A. Pengertian Ulumul Hadits.
B. Perkembangan Ulumul Hadits.
C. Cabang-cabang Ulumul Hadits.
BAB III PENUTUP.
A. Kesimpulan.
DAFTAR PUSTAKA.

BAB I
PENDAHULUAN

A. Latar Belakang

Mempelajari hadits merupakan ilmu pengetahuan yang penting dalam kehidupan kita, karena hadits merupakan sumber hukum kedua setelah Al-Qur’an.

Ilmu Hadits merupakan ilmu pengetahuan yang membicarakan cara-cara persambungan hadits sampai kepada Nabi Muhammad shallallahu 'alaihi wasallam, dari segi ihwal para perawinya, yang menyangkut keadilan.

Pada masa permulaan Islam, umat Islam belum mengenal adanya ulumul hadits atau ilmu hadits. Hal ini mungkin dikarenakan fokus perhatian umat Islam pada waktu itu masih terpecah antar dakwah dan pendalaman Al-Qur’an.

Pada zaman Nabi Muhammad shallallahu 'alaihi wasallam, terutama setelah bermunculan hadits-hadits palsu barulah perhatian umat Islam terhadap hadits Nabi meningkat pesat. Ini ditandai dengan munculnya beberapa ulama yang mulai melakukan penghimpunan hadits serta mulai merintis ilmu-ilmu yang berkaitan dengan hadits. Ilmu ini kemudian berkembang dari masa ke masa sampai zaman sekarang.

B. Rumusan Masalah

Berdasarkan latar belakang di atas, maka terdapat beberapa rumusan masalah diantaranya :

1. Apa yang dimaksud dengan ulumul hadits ?
2. Bagaimana perkembangan ulumul hadits ?
3. Apa saja cabang dari ulumul hadits ?

C. Tujuan

1. Mengetahui pengertian ulumul hadits
2. Mengetahui perkembangan ulumul hadits
3. Mengetahui cabang dari ulumul hadits

BAB II
PEMBAHASAN

A. Pengertian Ulumul Hadits

Yang dimaksud dengan ilmu hadits menurut ulama mutaqaddimin adalah ilmu pengetahuan yang membicarakan tentang cara-cara persambungan hadits sampai kepada Rasul Shallallahu ‘Alaihi Wasallam dari segi hal ihwal para perawinya, kedabitan, keadilan, dan dari bersambung tidaknya sanad dan sebagainya.

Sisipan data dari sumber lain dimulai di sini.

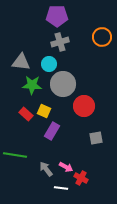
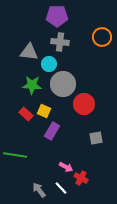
gray cross: rotated 24 degrees clockwise
gray triangle: moved 8 px right, 10 px up
red circle: moved 2 px up
gray arrow: moved 7 px left, 21 px down
white line: rotated 40 degrees clockwise
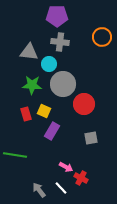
red rectangle: rotated 32 degrees clockwise
gray square: moved 5 px left
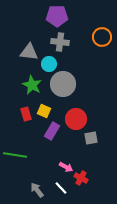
green star: rotated 24 degrees clockwise
red circle: moved 8 px left, 15 px down
gray arrow: moved 2 px left
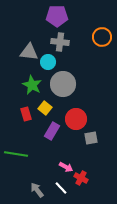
cyan circle: moved 1 px left, 2 px up
yellow square: moved 1 px right, 3 px up; rotated 16 degrees clockwise
green line: moved 1 px right, 1 px up
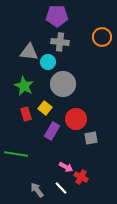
green star: moved 8 px left, 1 px down
red cross: moved 1 px up
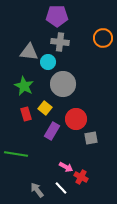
orange circle: moved 1 px right, 1 px down
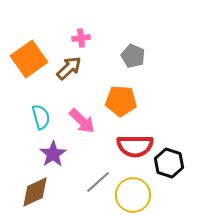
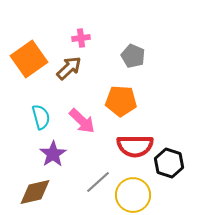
brown diamond: rotated 12 degrees clockwise
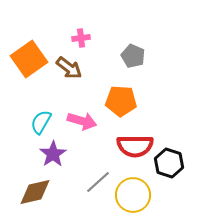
brown arrow: rotated 80 degrees clockwise
cyan semicircle: moved 5 px down; rotated 135 degrees counterclockwise
pink arrow: rotated 28 degrees counterclockwise
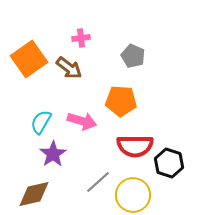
brown diamond: moved 1 px left, 2 px down
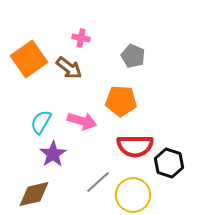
pink cross: rotated 18 degrees clockwise
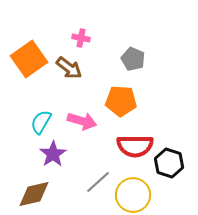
gray pentagon: moved 3 px down
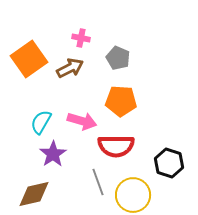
gray pentagon: moved 15 px left, 1 px up
brown arrow: moved 1 px right; rotated 64 degrees counterclockwise
red semicircle: moved 19 px left
gray line: rotated 68 degrees counterclockwise
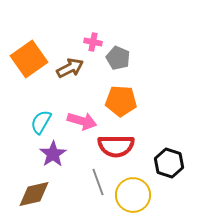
pink cross: moved 12 px right, 4 px down
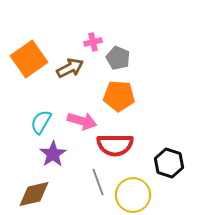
pink cross: rotated 24 degrees counterclockwise
orange pentagon: moved 2 px left, 5 px up
red semicircle: moved 1 px left, 1 px up
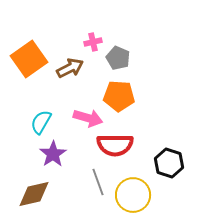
pink arrow: moved 6 px right, 3 px up
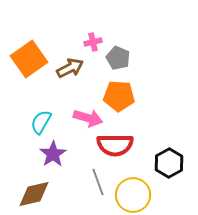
black hexagon: rotated 12 degrees clockwise
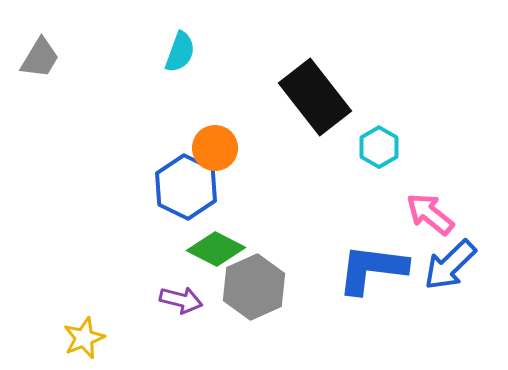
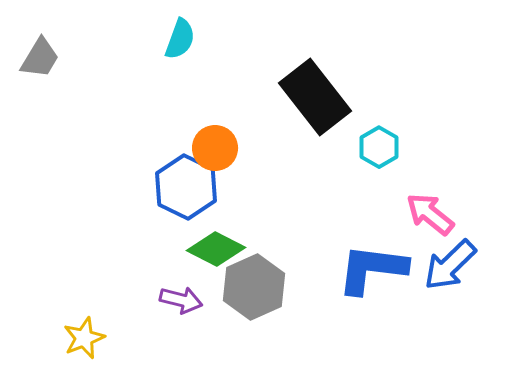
cyan semicircle: moved 13 px up
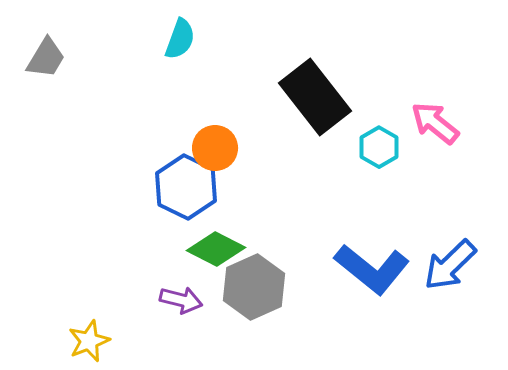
gray trapezoid: moved 6 px right
pink arrow: moved 5 px right, 91 px up
blue L-shape: rotated 148 degrees counterclockwise
yellow star: moved 5 px right, 3 px down
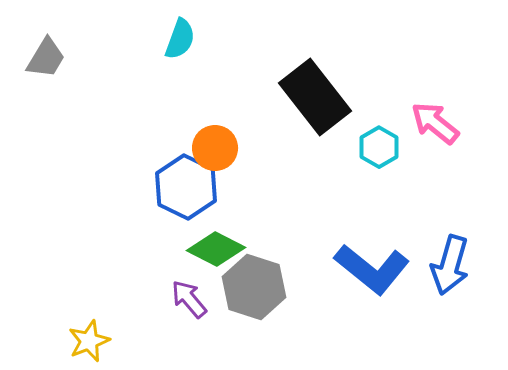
blue arrow: rotated 30 degrees counterclockwise
gray hexagon: rotated 18 degrees counterclockwise
purple arrow: moved 8 px right, 1 px up; rotated 144 degrees counterclockwise
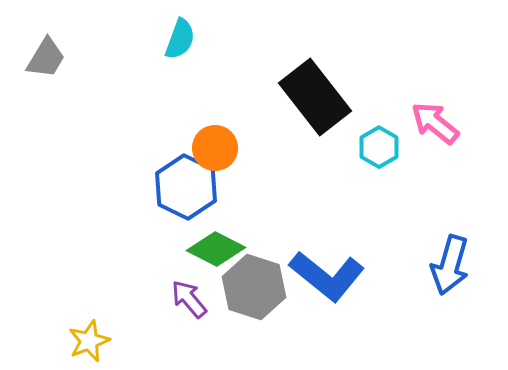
blue L-shape: moved 45 px left, 7 px down
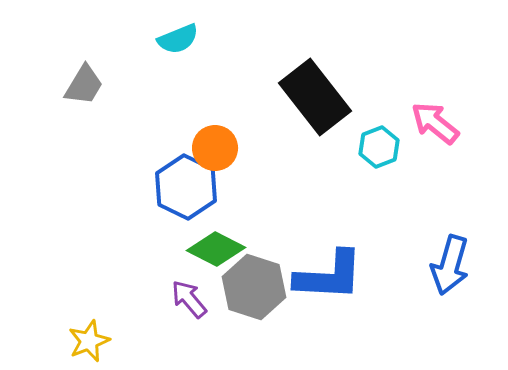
cyan semicircle: moved 2 px left; rotated 48 degrees clockwise
gray trapezoid: moved 38 px right, 27 px down
cyan hexagon: rotated 9 degrees clockwise
blue L-shape: moved 2 px right; rotated 36 degrees counterclockwise
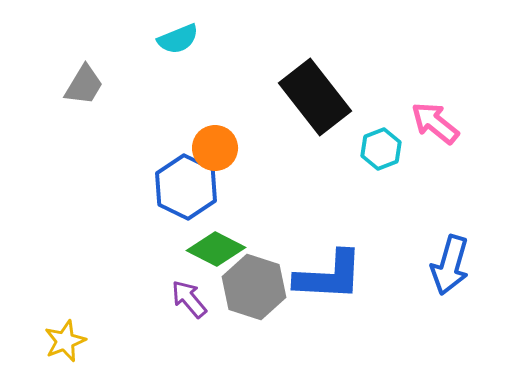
cyan hexagon: moved 2 px right, 2 px down
yellow star: moved 24 px left
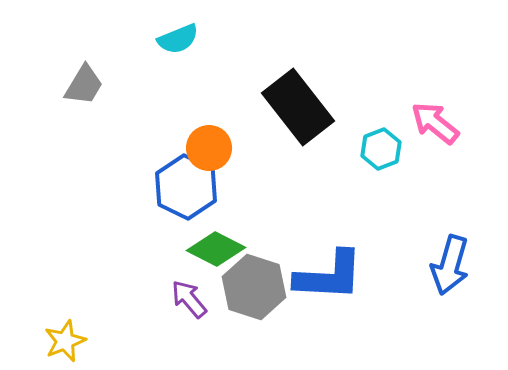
black rectangle: moved 17 px left, 10 px down
orange circle: moved 6 px left
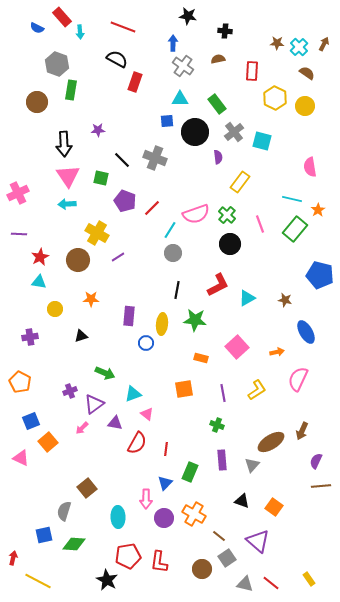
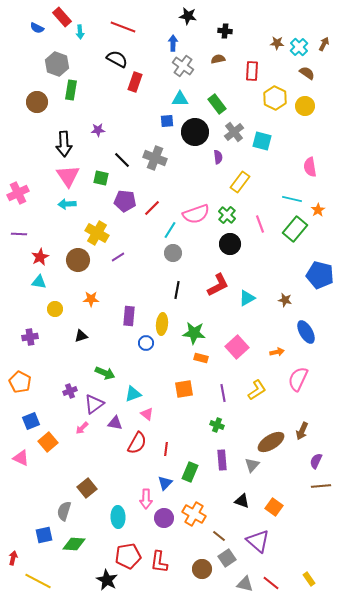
purple pentagon at (125, 201): rotated 15 degrees counterclockwise
green star at (195, 320): moved 1 px left, 13 px down
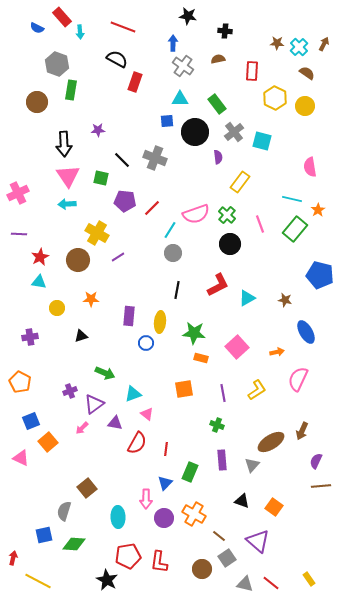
yellow circle at (55, 309): moved 2 px right, 1 px up
yellow ellipse at (162, 324): moved 2 px left, 2 px up
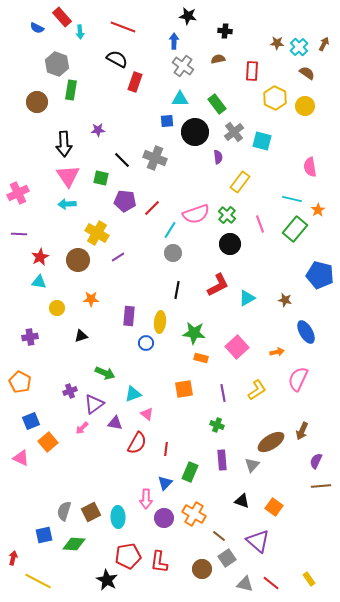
blue arrow at (173, 43): moved 1 px right, 2 px up
brown square at (87, 488): moved 4 px right, 24 px down; rotated 12 degrees clockwise
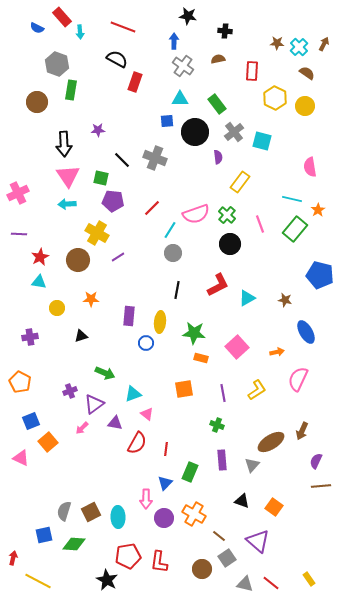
purple pentagon at (125, 201): moved 12 px left
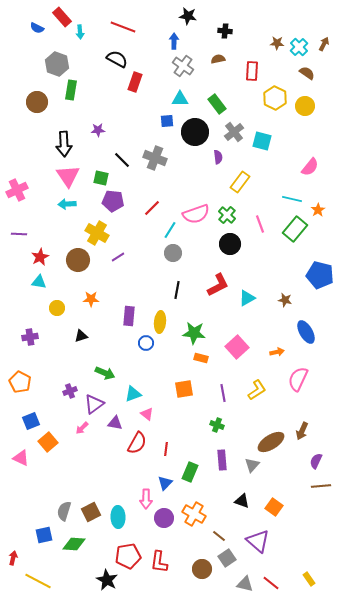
pink semicircle at (310, 167): rotated 132 degrees counterclockwise
pink cross at (18, 193): moved 1 px left, 3 px up
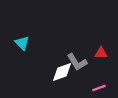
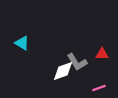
cyan triangle: rotated 14 degrees counterclockwise
red triangle: moved 1 px right, 1 px down
white diamond: moved 1 px right, 1 px up
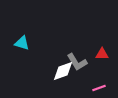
cyan triangle: rotated 14 degrees counterclockwise
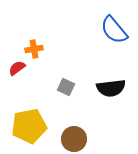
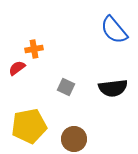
black semicircle: moved 2 px right
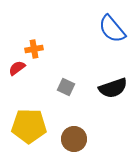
blue semicircle: moved 2 px left, 1 px up
black semicircle: rotated 12 degrees counterclockwise
yellow pentagon: rotated 12 degrees clockwise
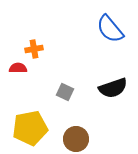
blue semicircle: moved 2 px left
red semicircle: moved 1 px right; rotated 36 degrees clockwise
gray square: moved 1 px left, 5 px down
yellow pentagon: moved 1 px right, 2 px down; rotated 12 degrees counterclockwise
brown circle: moved 2 px right
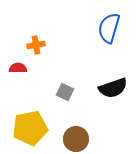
blue semicircle: moved 1 px left, 1 px up; rotated 56 degrees clockwise
orange cross: moved 2 px right, 4 px up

Pada perkembangannya, oleh ulama mutaakhirin, ilmu hadits ini dipecah menjadi dua, yaitu Ilmu Hadits Riwayah dan Ilmu Hadits Dirayah.

· Ilmu Hadits Riwayah

Ilmu Hadits Riwayah adalah ilmu pengetahuan yang mempelajari hadits-hadits yang disandarkan kepada Nabi Shallallahu ‘Alaihi Wasallam, baik berupa perkataan, perbuatan, taqrir, tabi’at maupun tingkah lakunya.

Obyek ilmu Hadits Riwayah ialah bagaimana cara menerima, menyampaikan kepada orang lain, dan memindahkan atau mendewankan.

Adapun faedah mempelajari ilmu Hadits Riwayah adalah untuk menghindari adanya penukilan yang salah dari sumbernya yang pertama, yaitu Nabi Shallallahu ‘Alaihi Wasallam.

· Ilmu Hadits Dirayah

Menurut Al–Tirmizi ilmu Hadits Dirayah adalah undang–undang atau kaidah-kaidah untuk mengetahui keadaan sanad dan matan, cara menerima dan meriwayatkan, sifat-sifat perawi dan lain-lain.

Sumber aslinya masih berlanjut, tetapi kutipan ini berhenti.